* Problem to solve *
You are asked to write out the entries exactly as they are given.

* Data excerpts *
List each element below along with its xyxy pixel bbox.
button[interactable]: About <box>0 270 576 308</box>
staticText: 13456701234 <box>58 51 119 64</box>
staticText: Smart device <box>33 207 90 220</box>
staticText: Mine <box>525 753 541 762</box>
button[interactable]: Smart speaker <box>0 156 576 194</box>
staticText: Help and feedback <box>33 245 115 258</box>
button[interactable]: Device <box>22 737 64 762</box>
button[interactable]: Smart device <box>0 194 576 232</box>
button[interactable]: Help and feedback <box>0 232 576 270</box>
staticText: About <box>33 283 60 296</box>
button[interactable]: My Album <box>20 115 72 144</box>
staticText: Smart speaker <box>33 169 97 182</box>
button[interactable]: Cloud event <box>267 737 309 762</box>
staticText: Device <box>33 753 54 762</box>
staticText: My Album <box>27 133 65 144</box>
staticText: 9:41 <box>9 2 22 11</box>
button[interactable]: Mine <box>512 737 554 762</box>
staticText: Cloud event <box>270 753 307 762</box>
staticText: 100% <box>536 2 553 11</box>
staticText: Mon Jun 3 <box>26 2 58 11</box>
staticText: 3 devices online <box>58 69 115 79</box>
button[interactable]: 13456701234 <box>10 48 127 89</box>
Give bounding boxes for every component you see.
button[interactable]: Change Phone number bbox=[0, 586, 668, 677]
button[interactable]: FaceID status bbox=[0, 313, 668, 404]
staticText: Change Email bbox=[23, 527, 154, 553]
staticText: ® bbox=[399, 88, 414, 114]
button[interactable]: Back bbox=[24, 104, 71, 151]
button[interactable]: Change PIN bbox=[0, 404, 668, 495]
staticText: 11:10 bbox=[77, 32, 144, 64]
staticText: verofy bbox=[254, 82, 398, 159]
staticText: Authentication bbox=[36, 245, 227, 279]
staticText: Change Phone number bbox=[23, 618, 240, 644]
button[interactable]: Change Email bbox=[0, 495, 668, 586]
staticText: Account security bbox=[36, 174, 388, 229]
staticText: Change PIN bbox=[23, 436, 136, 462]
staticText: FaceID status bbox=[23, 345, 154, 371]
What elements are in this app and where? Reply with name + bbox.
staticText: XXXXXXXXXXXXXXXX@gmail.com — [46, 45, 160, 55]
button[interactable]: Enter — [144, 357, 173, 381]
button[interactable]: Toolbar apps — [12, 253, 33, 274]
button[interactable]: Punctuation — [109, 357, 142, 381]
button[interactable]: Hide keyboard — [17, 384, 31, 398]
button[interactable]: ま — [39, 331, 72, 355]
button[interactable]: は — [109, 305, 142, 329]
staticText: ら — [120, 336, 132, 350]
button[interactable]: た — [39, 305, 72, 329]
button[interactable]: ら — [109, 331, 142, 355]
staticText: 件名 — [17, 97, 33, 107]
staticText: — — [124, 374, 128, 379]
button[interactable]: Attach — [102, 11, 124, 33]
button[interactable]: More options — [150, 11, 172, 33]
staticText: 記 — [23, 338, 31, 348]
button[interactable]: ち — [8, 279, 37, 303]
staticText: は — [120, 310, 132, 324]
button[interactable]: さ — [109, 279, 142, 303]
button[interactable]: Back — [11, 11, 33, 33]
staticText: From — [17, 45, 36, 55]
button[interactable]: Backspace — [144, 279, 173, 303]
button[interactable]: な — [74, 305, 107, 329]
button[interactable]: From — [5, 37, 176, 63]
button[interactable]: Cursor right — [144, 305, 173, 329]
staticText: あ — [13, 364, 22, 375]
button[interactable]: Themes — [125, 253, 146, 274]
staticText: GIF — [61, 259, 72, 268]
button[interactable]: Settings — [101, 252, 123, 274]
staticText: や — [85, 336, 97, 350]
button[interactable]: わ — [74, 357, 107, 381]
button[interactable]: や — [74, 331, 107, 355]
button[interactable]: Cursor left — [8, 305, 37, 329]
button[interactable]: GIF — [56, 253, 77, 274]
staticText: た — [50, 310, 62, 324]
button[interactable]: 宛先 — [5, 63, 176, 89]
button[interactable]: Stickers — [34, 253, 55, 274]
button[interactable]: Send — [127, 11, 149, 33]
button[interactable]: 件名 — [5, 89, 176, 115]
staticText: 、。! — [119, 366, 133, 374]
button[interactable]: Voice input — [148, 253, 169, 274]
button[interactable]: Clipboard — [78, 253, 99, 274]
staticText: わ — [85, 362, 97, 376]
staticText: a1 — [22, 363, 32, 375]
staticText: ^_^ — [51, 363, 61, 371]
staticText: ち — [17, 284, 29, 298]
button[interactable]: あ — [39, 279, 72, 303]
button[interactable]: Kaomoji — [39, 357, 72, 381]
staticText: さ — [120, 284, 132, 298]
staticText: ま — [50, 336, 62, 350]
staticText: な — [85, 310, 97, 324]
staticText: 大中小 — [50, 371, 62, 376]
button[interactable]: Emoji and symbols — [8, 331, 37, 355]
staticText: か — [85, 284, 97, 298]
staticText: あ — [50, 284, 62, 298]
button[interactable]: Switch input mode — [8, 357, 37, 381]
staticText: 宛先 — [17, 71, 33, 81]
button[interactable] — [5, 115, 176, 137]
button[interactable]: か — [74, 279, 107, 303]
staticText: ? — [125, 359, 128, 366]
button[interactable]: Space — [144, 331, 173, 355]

* Written response *
List each element below along with its xyxy pixel bbox.
button[interactable]: About <box>0 270 576 308</box>
staticText: 13456701234 <box>58 51 119 64</box>
staticText: Smart device <box>33 207 90 220</box>
staticText: Mine <box>525 753 541 762</box>
button[interactable]: Smart speaker <box>0 156 576 194</box>
staticText: Help and feedback <box>33 245 115 258</box>
button[interactable]: Device <box>22 737 64 762</box>
button[interactable]: Smart device <box>0 194 576 232</box>
button[interactable]: Help and feedback <box>0 232 576 270</box>
staticText: About <box>33 283 60 296</box>
button[interactable]: My Album <box>20 115 72 144</box>
staticText: Smart speaker <box>33 169 97 182</box>
button[interactable]: Cloud event <box>267 737 309 762</box>
staticText: Device <box>33 753 54 762</box>
staticText: My Album <box>27 133 65 144</box>
staticText: 9:41 <box>9 2 22 11</box>
button[interactable]: Mine <box>512 737 554 762</box>
staticText: Cloud event <box>270 753 307 762</box>
staticText: 100% <box>536 2 553 11</box>
staticText: Mon Jun 3 <box>26 2 58 11</box>
staticText: 3 devices online <box>58 69 115 79</box>
button[interactable]: 13456701234 <box>10 48 127 89</box>
Give bounding boxes for every component you see.
button[interactable]: Change Phone number bbox=[0, 586, 668, 677]
button[interactable]: FaceID status bbox=[0, 313, 668, 404]
staticText: Change Email bbox=[23, 527, 154, 553]
staticText: ® bbox=[399, 88, 414, 114]
button[interactable]: Back bbox=[24, 104, 71, 151]
button[interactable]: Change PIN bbox=[0, 404, 668, 495]
staticText: 11:10 bbox=[77, 32, 144, 64]
staticText: verofy bbox=[254, 82, 398, 159]
staticText: Authentication bbox=[36, 245, 227, 279]
staticText: Change Phone number bbox=[23, 618, 240, 644]
button[interactable]: Change Email bbox=[0, 495, 668, 586]
staticText: Account security bbox=[36, 174, 388, 229]
staticText: Change PIN bbox=[23, 436, 136, 462]
staticText: FaceID status bbox=[23, 345, 154, 371]
What elements are in this app and where? Reply with name + bbox.
staticText: XXXXXXXXXXXXXXXX@gmail.com — [46, 45, 160, 55]
button[interactable]: Enter — [144, 357, 173, 381]
button[interactable]: Toolbar apps — [12, 253, 33, 274]
button[interactable]: Punctuation — [109, 357, 142, 381]
button[interactable]: Hide keyboard — [17, 384, 31, 398]
button[interactable]: ま — [39, 331, 72, 355]
button[interactable]: は — [109, 305, 142, 329]
staticText: ら — [120, 336, 132, 350]
button[interactable]: た — [39, 305, 72, 329]
button[interactable]: ら — [109, 331, 142, 355]
staticText: 件名 — [17, 97, 33, 107]
staticText: — — [124, 374, 128, 379]
button[interactable]: Attach — [102, 11, 124, 33]
button[interactable]: More options — [150, 11, 172, 33]
staticText: 記 — [23, 338, 31, 348]
button[interactable]: ち — [8, 279, 37, 303]
staticText: は — [120, 310, 132, 324]
button[interactable]: さ — [109, 279, 142, 303]
button[interactable]: Back — [11, 11, 33, 33]
staticText: From — [17, 45, 36, 55]
button[interactable]: Backspace — [144, 279, 173, 303]
button[interactable]: な — [74, 305, 107, 329]
button[interactable]: From — [5, 37, 176, 63]
button[interactable]: Cursor right — [144, 305, 173, 329]
staticText: あ — [13, 364, 22, 375]
button[interactable]: Themes — [125, 253, 146, 274]
staticText: GIF — [61, 259, 72, 268]
button[interactable]: Settings — [101, 252, 123, 274]
staticText: や — [85, 336, 97, 350]
button[interactable]: わ — [74, 357, 107, 381]
button[interactable]: や — [74, 331, 107, 355]
button[interactable]: Cursor left — [8, 305, 37, 329]
button[interactable]: GIF — [56, 253, 77, 274]
staticText: た — [50, 310, 62, 324]
button[interactable]: 宛先 — [5, 63, 176, 89]
button[interactable]: Stickers — [34, 253, 55, 274]
button[interactable]: Send — [127, 11, 149, 33]
button[interactable]: 件名 — [5, 89, 176, 115]
staticText: 、。! — [119, 366, 133, 374]
button[interactable]: Voice input — [148, 253, 169, 274]
button[interactable]: Clipboard — [78, 253, 99, 274]
staticText: わ — [85, 362, 97, 376]
staticText: a1 — [22, 363, 32, 375]
staticText: ^_^ — [51, 363, 61, 371]
staticText: ち — [17, 284, 29, 298]
button[interactable]: あ — [39, 279, 72, 303]
button[interactable]: Kaomoji — [39, 357, 72, 381]
staticText: さ — [120, 284, 132, 298]
staticText: ま — [50, 336, 62, 350]
staticText: な — [85, 310, 97, 324]
staticText: 大中小 — [50, 371, 62, 376]
button[interactable]: Emoji and symbols — [8, 331, 37, 355]
staticText: か — [85, 284, 97, 298]
staticText: あ — [50, 284, 62, 298]
button[interactable]: Switch input mode — [8, 357, 37, 381]
staticText: 宛先 — [17, 71, 33, 81]
button[interactable] — [5, 115, 176, 137]
button[interactable]: か — [74, 279, 107, 303]
staticText: ? — [125, 359, 128, 366]
button[interactable]: Space — [144, 331, 173, 355]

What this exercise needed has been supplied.